The Lebanese army said that one Israeli drone fell and another exploded at 02:30 am local time (2330 GMT), causing only material damage. "The army arrived immediately and cordoned off the area where the two drones fell,” it said.
Lebanese Prime Minister Saad Hariri said the fall of two Israeli drones in Beirut was a threat to regional stability that heightened tensions, describing it as an open attack on the country’s sovereignty.
Hariri said he was in consultations with President Michel Aoun on what next steps would be undertaken over what he called the "new aggression”. He said there was also a heavy presence of planes in the sky over the capital and its suburbs, his office said in a statement.

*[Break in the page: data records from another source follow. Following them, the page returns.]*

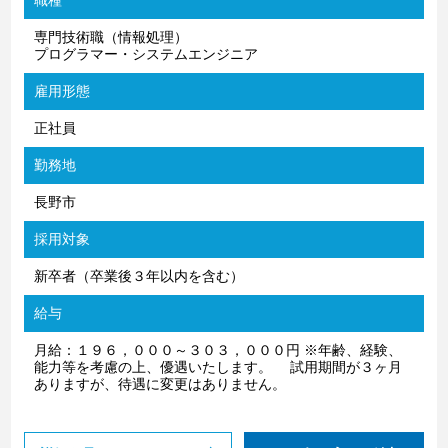
職種
専門技術職（情報処理）
プログラマー・システムエンジニア
雇用形態
正社員
勤務地
長野市
採用対象
新卒者（卒業後３年以内を含む）
給与
月給：１９６，０００～３０３，０００円 ※年齢、経験、
能力等を考慮の上、優遇いたします。 試用期間が３ヶ月
ありますが、待遇に変更はありません。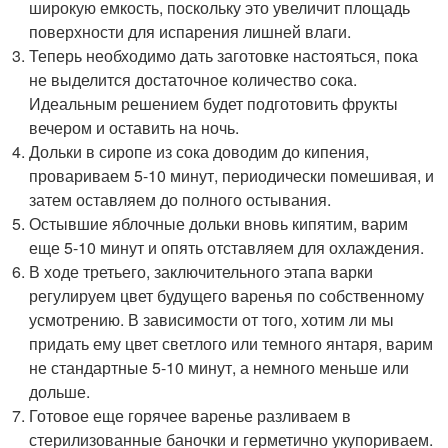
широкую емкость, поскольку это увеличит площадь
поверхности для испарения лишней влаги.
Теперь необходимо дать заготовке настояться, пока
не выделится достаточное количество сока.
Идеальным решением будет подготовить фрукты
вечером и оставить на ночь.
Дольки в сиропе из сока доводим до кипения,
провариваем 5-10 минут, периодически помешивая, и
затем оставляем до полного остывания.
Остывшие яблочные дольки вновь кипятим, варим
еще 5-10 минут и опять отставляем для охлаждения.
В ходе третьего, заключительного этапа варки
регулируем цвет будущего варенья по собственному
усмотрению. В зависимости от того, хотим ли мы
придать ему цвет светлого или темного янтаря, варим
не стандартные 5-10 минут, а немного меньше или
дольше.
Готовое еще горячее варенье разливаем в
стерилизованные баночки и герметично укупориваем.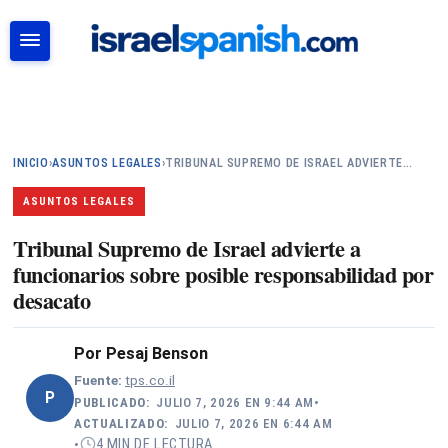
BUSCAR
INICIO
›
ASUNTOS LEGALES
›
TRIBUNAL SUPREMO DE ISRAEL ADVIERTE…
ASUNTOS LEGALES
Tribunal Supremo de Israel advierte a
funcionarios sobre posible responsabilidad por
desacato
Por
Pesaj Benson
Fuente:
tps.co.il
P
PUBLICADO:
JULIO 7, 2026 EN 9:44 AM
•
ACTUALIZADO:
JULIO 7, 2026 EN 6:44 AM
4 MIN DE LECTURA
•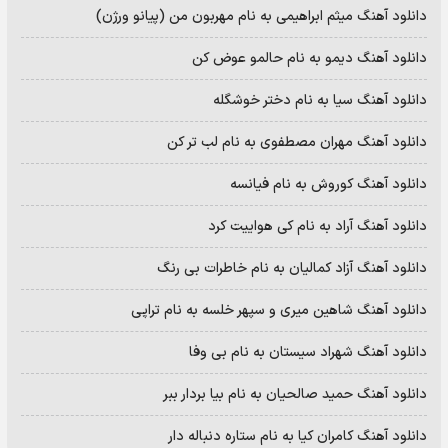
دانلود آهنگ میثم ابراهیمی به نام مهربون من (پیانو ورژن)
دانلود آهنگ دیمو به نام حالمو عوض کن
دانلود آهنگ سیا به نام دختر خوشگله
دانلود آهنگ مهران مصطفوی به نام لب تر کن
دانلود آهنگ کوروش به نام فیانسه
دانلود آهنگ آراد به نام کی هواییت کرد
دانلود آهنگ آزاد کمالیان به نام خاطرات بی رنگ
دانلود آهنگ شاهین میری و سپهر خلسه به نام تراپی
دانلود آهنگ شهراد سیستان به نام بی وفا
دانلود آهنگ حمید صالحیان به نام بیا بردار ببر
دانلود آهنگ کامران کیا به نام ستاره دنباله دار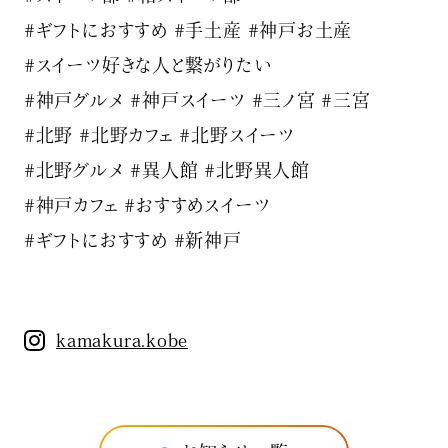
#ギフトにおすすめ #手土産 #神戸お土産
#スイーツ好きな人と繋がりたい
#神戸グルメ #神戸スイーツ #三ノ宮 #三宮
#北野 #北野カフェ #北野スイーツ
#北野グルメ #異人館 #北野異人館
#神戸カフェ #おすすめスイーツ
#ギフトにおすすめ #新神戸
kamakura.kobe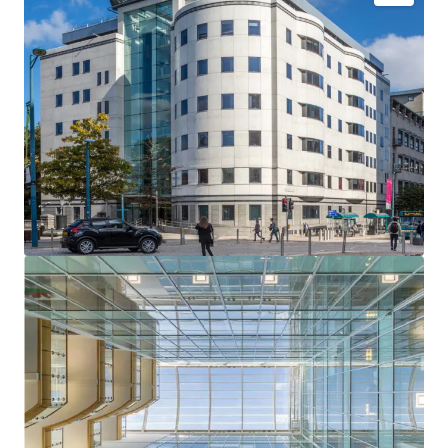
One Kingsway is a landmark Grade A office
building located in the heart of Cardiff’s
established Central Business District, offering
strong rental growth potential and an
opportunity to drive investment returns through
proactive asset management.
Prominent position in close proximity to Cardiff’s
prime retail and leisure amenities.
A striking seven-storey office building totalling
68,372 sq ft, with a three-level secure basement
car park providing 62 spaces.
The building is predominantly refurbished to
provide a high-quality specification with flexible
floor plates arranged around an impressive, full
height, central atrium. There are new cycle
shower and changing facilities in the basement.
The property is well let to five tenants with a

The occupying regime of Israel deems Hezbollah as the biggest threat across its border. They fought a month-long war in 2006 in which nearly 1,200 people, mostly civilians, were martyred in Lebanon and 158 Zionists died, mostly soldiers.
Lebanon has complained to the United Nations about Israeli planes regularly violating its airspace in recent years.
Zionist PM Benjamin Netanyahu claimed that the strikes in Syria on Saturday thwarted a planned Iranian attack in Occupied Palestine.
Syrian state media said air defenses confronted the "aggression” and the army said most of the Israeli missiles were destroyed.
Hezbollah Secretary General Sayyed Hassan Nasrallah was scheduled to give a televised speech later on Sunday.
Hezbollah’s media officer Muhammad Afif told reporters in televised comments that the resistance movement’s "position in response to this aggression” would come in Nasrallah’s speech.
Afif said the drones had certain "targets” which investigations had so far not established.